Puritan v. Quakers – Quaker Perspective

There’s a kind of sucker punch in many presentations of American history, wherein we are told that the Puritans left England for America because they had suffered religious persecution—and then the Puritans persecuted other religions here!  We’re given the impression that they were looking for freedom of religion and then denied it to others.

In the 1650’s several of our ancestors became Quakers and enduried escalating fines,  prison, banishment, whipping and ear cutting.   Some of these ancestors were closely involved when four Quakers were condemned to death and executed by public hanging for their religious beliefs in Boston in 1659, 1660 and 1661.   Richard SCOTT’s daughter Patience, in June, 1659, a girl of about eleven years, having gone to Boston as a witness against ‘the persecution of the Quakers, was sent to prison; others older being banished.  Today we ask, “What kind of people put an 11 year old girl in jail? ”

In our 2011 imagination, the Quakers are the conscientious objector good guys while the Puritans are the hypocritical tyrants.  Almost any book you read about the Massachusetts Bay Colony gives you the feeling that the moment those people set foot on shore in America they started betraying their own values. Objectivity is hard to come by when you’re reading about the Puritans.  Is our modern perspective accurate?

Navigate this Report
1. Puritan Perspective

2. Quaker Perspective
3. Trials & Tribulations

4. Boston Martyrs
5. Aftermath

2. Quaker Perspective

The “Friends”, “Children of the Light” or “Quakers” were the most libertarian and fanatical of Protestant reformers, rejecting in toto formal religion. Anathema to the original English Quaker, George Fox, were priests in any form of employ of the state (“hirelings”). Moved by his own “direct revelation of the divine” – aren’t they all – he eschewed “steeplehouses” (churches) and relied on his charisma alone to draw vast outdoor crowds. The hot gospelling, spirit-filled hysteria attracted a following and alarmed the Puritan elite, not least because the Friends refused any form of deference, oaths or tithes.

George Fox

Among Fox’s ideas were:

  • Rituals can be safely ignored, as long as one experiences a true spiritual conversion.
  • The qualification for ministry is given by the Holy Spirit, not by ecclesiastical study. This implies that anyone has the right to minister, assuming the Spirit guides them, including women and children.
  • God “dwelleth in the hearts of his obedient people”: religious experience is not confined to a church building. Indeed, Fox refused to apply the word “church” to a building, using instead the name “steeple-house”, a usage maintained by many Quakers today. Fox would just as soon worship in fields and orchards, believing that God’s presence could be felt anywhere.
  • Though Fox used the Bible to support his views, Fox reasoned that, because God was within the faithful, believers could follow their own inner guide rather than rely on a strict reading of Scripture or the word of clerics.
  • As the Bible makes no mention of the Trinity, Fox also made no clear distinction between Father, Son and Holy Spirit.

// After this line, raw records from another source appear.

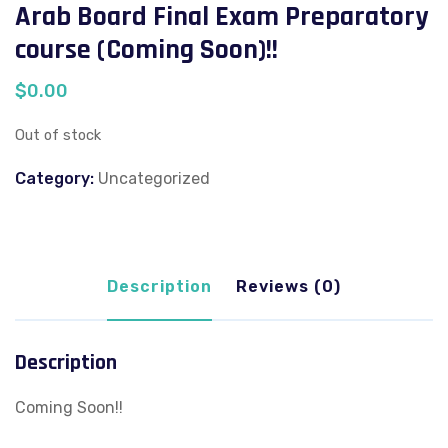
Arab Board Final Exam Preparatory
course (Coming Soon)!!
$
0.00
Out of stock
Category:
Uncategorized
Description
Reviews (0)
Description
Coming Soon!!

In 1647 Fox began to preach publicly: in market-places, fields, appointed meetings of various kinds or even sometimes “steeple-houses” after the service. His powerful preaching began to attract a small following. It is not clear at what point the Society of Friends was formed but there was certainly a group of people who often travelled together. At first, they called themselves “Children of the Light” or “Friends of the Truth”, and later simply “Friends”. Fox seems to have had no desire to found a sect but only to proclaim what he saw as the pure and genuine principles of Christiani in their original simplicity, though he afterward showed great prowess as a religious legislator in the organization he gave to the new society.

There were a great many rival Christian denominations holding very diverse opinions; the atmosphere of dispute and confusion gave Fox an opportunity to put forward his own beliefs through his personal sermons. Fox’s preaching was grounded in scripture but was mainly effective because of the intense personal experience he was able to project.  He was scathing about immorality, deceit and the exacting of tithes and urged his listeners to lead lives without sin, avoiding the Ranter‘s antinomian view that a believer becomes automatically sinless. By 1651 he had gathered other talented preachers around him and continued to roam the country despite a harsh reception from some listeners, who would whip and beat them to drive them away  The worship of Friends in the form of silent waiting seems to have been well-established by this time, though it is not recorded how this came to be.

Fox was first arrested for blasphemy in October 1652, but was released on a technicality.  He was arrested again for blasphemy in 1653. It was even proposed to put him to death but Parliament requested his release rather than have “a young man … die for religion”. Further imprisonments came at London in 1654, Launceston in 1656, Lancaster in 1660, Leicester in 1662, Lancaster again and Scarborough in 1664–66 and Worcester in 1673–75. Charges usually included causing a disturbance and travelling without a pass. Quakers fell foul of irregularly enforced laws forbidding unauthorized worship while actions motivated by belief in social equality—refusing to use or acknowledge titles, take hats off in court or bow to those who considered themselves socially superior—were seen as disrespectful.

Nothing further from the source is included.